Traceroute Lies: A Typical Misinterpretation Of Output - jsnell
http://movingpackets.net/2017/10/06/misinterpreting-traceroute/
======
jlgaddis
As a network engineer who gets similar reports fairly often, I recommend
watching "Tutorial: Troubleshooting with Traceroute" (a.k.a. "A Practical
Guide to (Correctly) Troubleshooting with Traceroute"), as recorded at NANOG
62 (there's also an older presentation from NANOG 47, IIRC). It covers the
same stuff John's article does and more. A PDF of the slides [1] is also
available.

John alluded to this in his "side note" but often (the majority of cases, IME)
the TTL will not be decremented inside of the MPLS core so you, as an end
user, will have no visibility into it. You'll just see, for example, hop #4
(Los Angeles) then hop #5 (New York City), completely unaware that the IP
packet actually passed through (MPLS "P") routers in Phoenix, Denver, Kansas
City, Chicago, and Washington, DC, in between.

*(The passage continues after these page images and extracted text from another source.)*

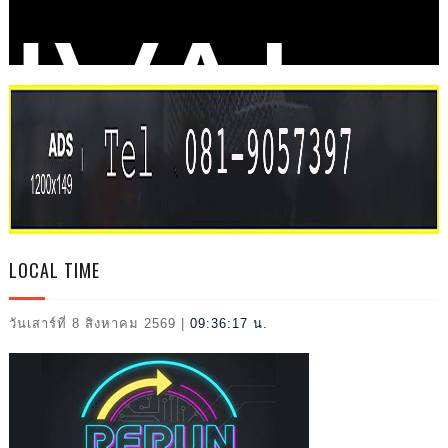
IVAL
2026
LOCAL TIME
วันเสาร์ที่ 8 สิงหาคม 2569
|
09:36:18 น.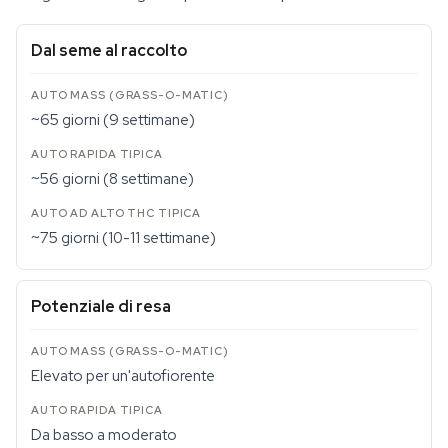
Dal seme al raccolto
~65 giorni (9 settimane)
~56 giorni (8 settimane)
~75 giorni (10-11 settimane)
Potenziale di resa
Elevato per un'autofiorente
Da basso a moderato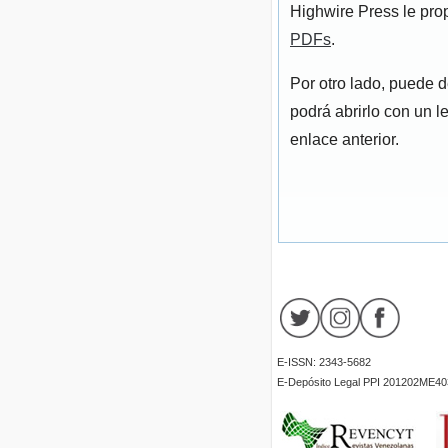
Highwire Press le pro
PDFs
.
Por otro lado, puede 
podrá abrirlo con un l
enlace anterior.
E-ISSN: 2343-5682
E-Depósito Legal PPI 201202ME40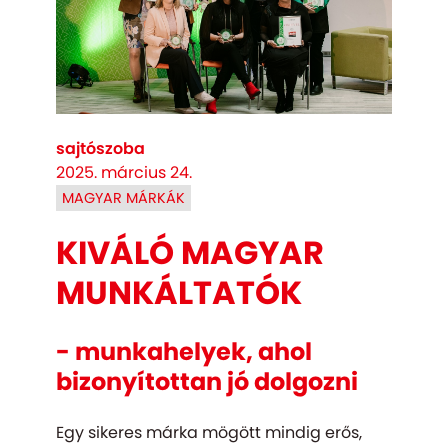
sajtószoba
2025. március 24.
MAGYAR MÁRKÁK
KIVÁLÓ MAGYAR
MUNKÁLTATÓK
- munkahelyek, ahol
bizonyítottan jó dolgozni
Egy sikeres márka mögött mindig erős,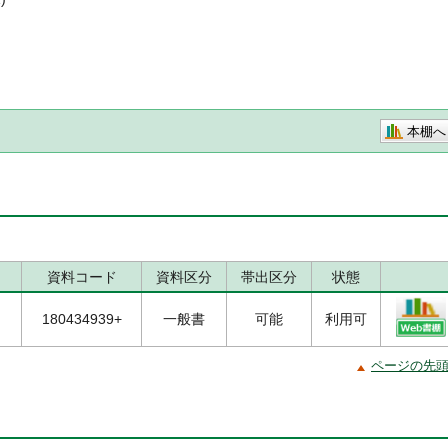
本棚へ
資料コード
資料区分
帯出区分
状態
イ
180434939+
一般書
可能
利用可
ページの先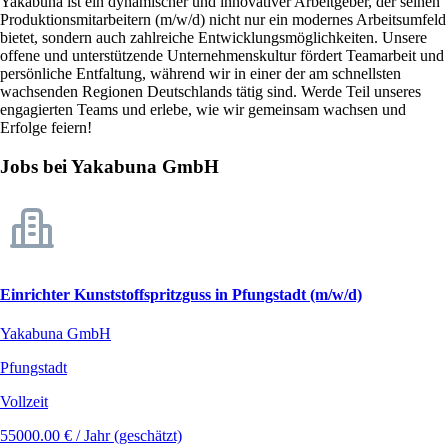
Yakabuna ist ein dynamischer und innovativer Arbeitgeber, der seinen
Produktionsmitarbeitern (m/w/d) nicht nur ein modernes Arbeitsumfeld
bietet, sondern auch zahlreiche Entwicklungsmöglichkeiten. Unsere
offene und unterstützende Unternehmenskultur fördert Teamarbeit und
persönliche Entfaltung, während wir in einer der am schnellsten
wachsenden Regionen Deutschlands tätig sind. Werde Teil unseres
engagierten Teams und erlebe, wie wir gemeinsam wachsen und
Erfolge feiern!
Jobs bei Yakabuna GmbH
Einrichter Kunststoffspritzguss in Pfungstadt (m/w/d)
Yakabuna GmbH
Pfungstadt
Vollzeit
55000.00 € / Jahr (geschätzt)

You'll see the same thing -- although at a different layer -- when Q-in-Q
tunneling is in use (assuming L2 protocols are also being tunneled).

N.B.: On common Linux distributions, there are usually several traceroute
variants available. They are not all created equal. If a "regular" (UDP)
traceroute won't work, you can try using ICMP or even TCP.

[0]: [https://youtu.be/a1IaRAVGPEE](https://youtu.be/a1IaRAVGPEE)

[1]:
[https://www.nanog.org/sites/default/files/tuesday_steenberge...](https://www.nanog.org/sites/default/files/tuesday_steenbergen_troublshootingtraceroute_62.49.pdf)

------
stephengillie
Great post. This is a very clear explanation of the routing situation. The
last image is especially good.

What's needed is some kind of L2 Traceroute. It's maddening that an
increasingly common piece of routing infrastructure is invisible to almost all
common troubleshooting tools.

Edit: Cisco has one for their routers [0]. Since each hop would have to be
traced locally, an L2 Trace would require orchestrating against all hardware
devices in the route which introduces legal complications. A new discovery
protocol might be needed.

[0]
[https://www.cisco.com/c/en/us/td/docs/switches/lan/catalyst6...](https://www.cisco.com/c/en/us/td/docs/switches/lan/catalyst6500/ios/12-2SXF/native/configuration/guide/swcg/l2trace.html)

------
wpietri
For those wondering, this is the MPLS to which the author refers:
[https://en.wikipedia.org/wiki/Multiprotocol_Label_Switching](https://en.wikipedia.org/wiki/Multiprotocol_Label_Switching)

------
isostatic
I rarely see mpls lines decreasing ttls. What I do see is traceroutes which
are something like

2ms 3ms 38ms 5ms 8ms 9ms (target)

That 38ms showing packet losss too. I suspect it's the control plane that
doesn't prioritise responses.

As I have no access to intermediate hops, nor even a business relationship
with the owner, traceroutes, and things like bgp.he.net, help me work out
where problems may be occurring and sometimes let me reroute.

Even on private wires it's hard to explain to network providers what an outage
means. Sometimes a 10ms outage can be the difference between your application
working and failing. Had a mikrotik at one event this year that I think was
bouncing the queuing process from core to core. Looking at the rtp before and
after showed it often throwing 30 packets out of order - about 15ms.
Occasionally it would simply drop them, and that causes a major problem with
broadcast video as normal FEC can cope with 20 losses on the trot at most.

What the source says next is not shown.